I made some bagels recently with a recipe that called for high gluten flour (14%+) with a quantity of barley malt. I notice on the ingerdient list on the bag of flour that it already contains malt. Is it necessary to add more?
I didn't with this recipe (mostly because I was too lazy to go and buy some!) The bagels were very tasty but a little flat - I mean not much rise after boiling.

Jock


----------



## suzanne (May 26, 2001)

I think the malt is more for flavor than for rise. The REAL NY bagels I grew up on were smallish, quite dense and moist, but shiny/crusty outside, and on the sweet side (not sugar-sweet, but sweetish).


----------



## thebighat (Feb 21, 2001)

I have a hunch that malt syrup added to a dough goes in the percentage of 1.5 to 2% or something around there. It's an additional sugar to feed the yeast and also lends a characteristic flavor. If figured out on a percentage basis, I would guess that amount of malted flour in a 50 lb bag would work out to a small small amount.


----------



## kimmie (Mar 13, 2001)

Reinhart's formula: .94%

The malt is for flavour. You can also add some to the boiling water (for water bagels). Some use a small amount of baking soda to alkalize the water. That's for the typical shine of water bagels.


----------



## kokopuffs (Aug 4, 2000)

Based on what I've read about malt powder, it's used for two things:

1. Provide food for yeast;
2. Hasten the fermantation and therefore dough rise. Many bakers will adjust their rising times by adjusting malt content. Generally 1 tsp per 3 or 4 cups of flour are all that's necessary.

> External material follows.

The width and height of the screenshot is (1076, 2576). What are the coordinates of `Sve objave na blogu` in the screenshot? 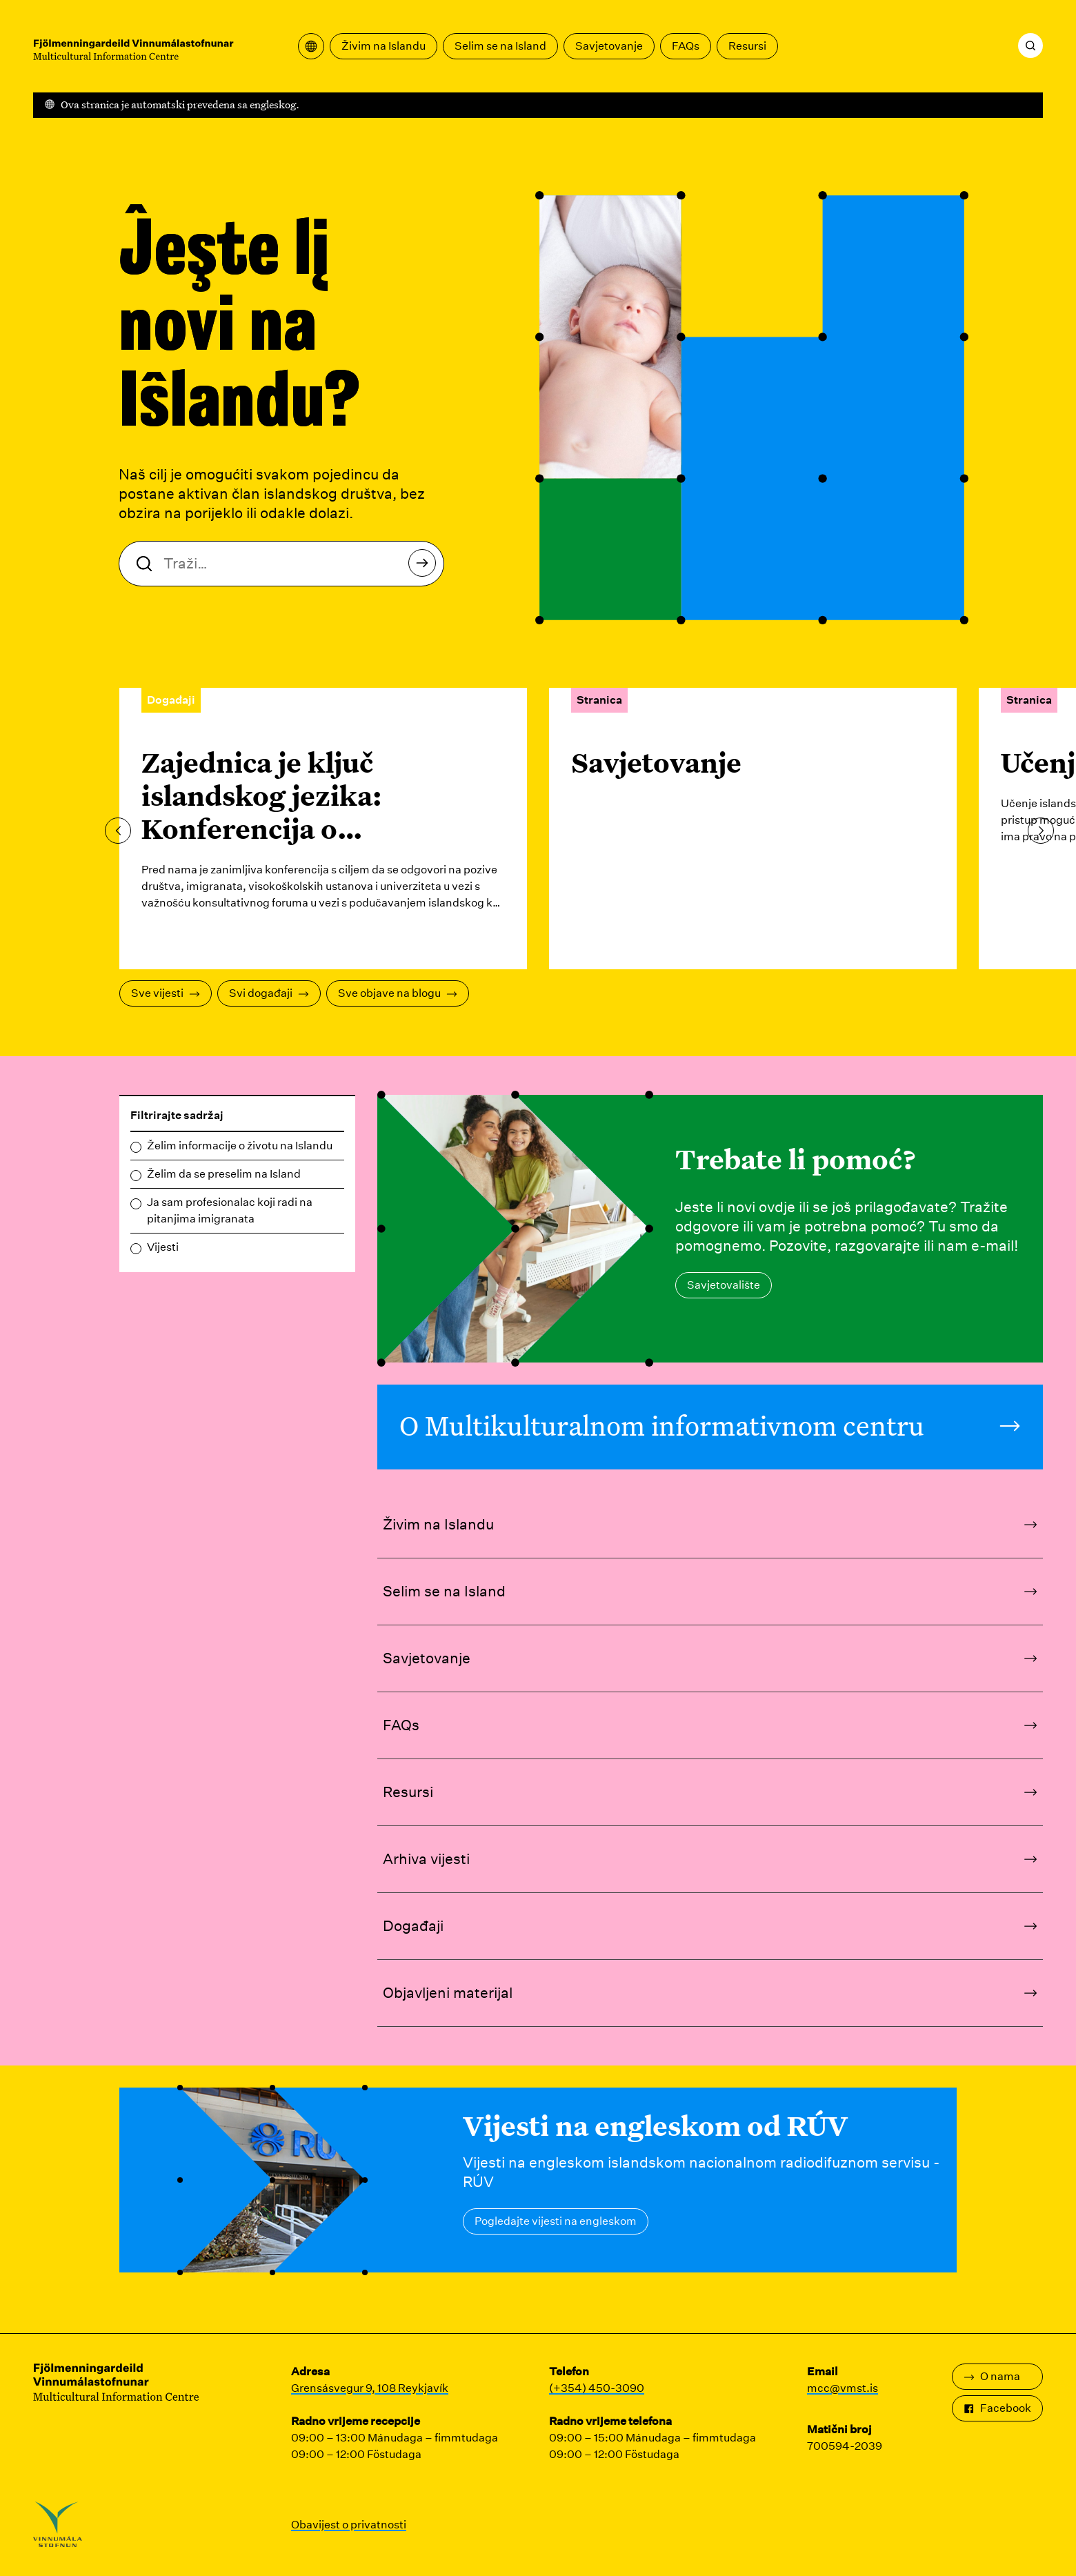 It's located at (397, 993).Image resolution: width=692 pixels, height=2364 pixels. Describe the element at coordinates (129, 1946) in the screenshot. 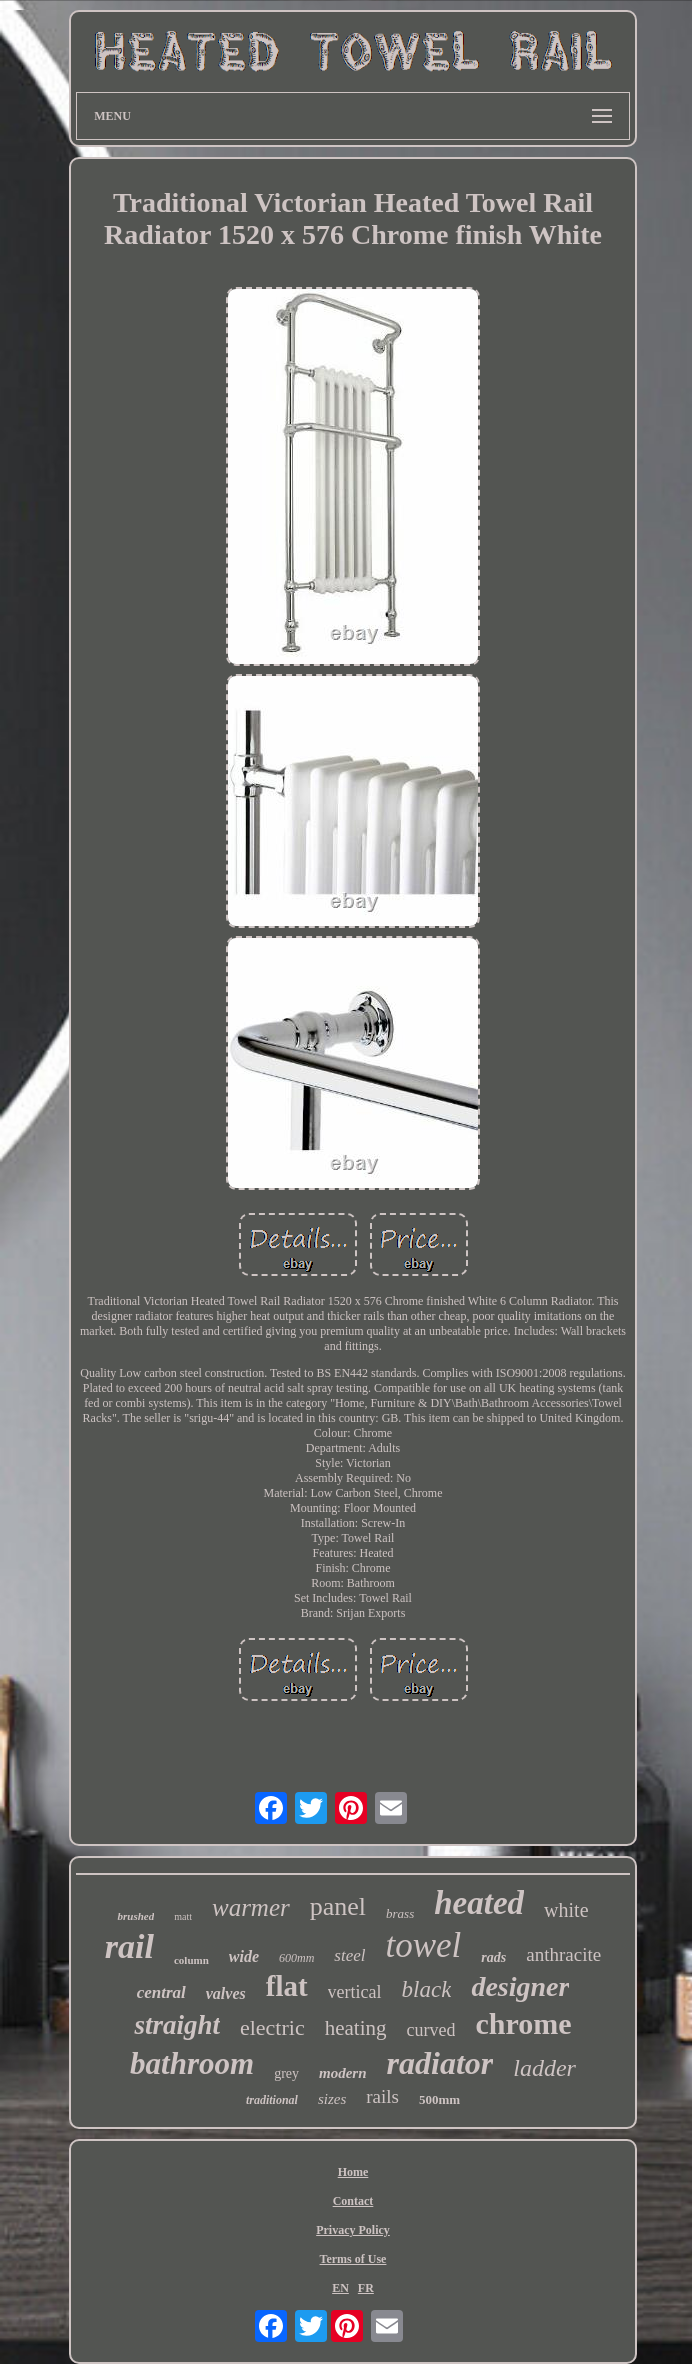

The information was gleaned from cereal chemists, the King Arthur catalog as well as several books on bread baking. The organic flour milled locally that I purchase contains neither vitamins nor any malt. Many other flours do, including some KA flours.


----------



## jock (Dec 4, 2001)

Thanks for the feedback guys. it's a big help. I knew that the malt provided extra yeast food but wondered if more is needed in flour that already has it.
And off the subject for a moment, I see a lot of posts that reference KA flour. I can get that at my local Trader Joe's but Gold Medal is much more common here. Is there that much difference? (Stupid question really. Next time I buy some I'll get the KA and try it!)

Jock


----------



## kylew (Aug 14, 2000)

KA prides themselves on the fact that there flour is "Never bleached, never bromated." Their flour also tends to be higher protien than most supermarket brands. I've used Arrowhead Mills and Hodgson's with success and you can find these more readily than KA. Look in your local health food store as well.


----------



## jock (Dec 4, 2001)

Thanks again :bounce: :bounce: 

Jock


----------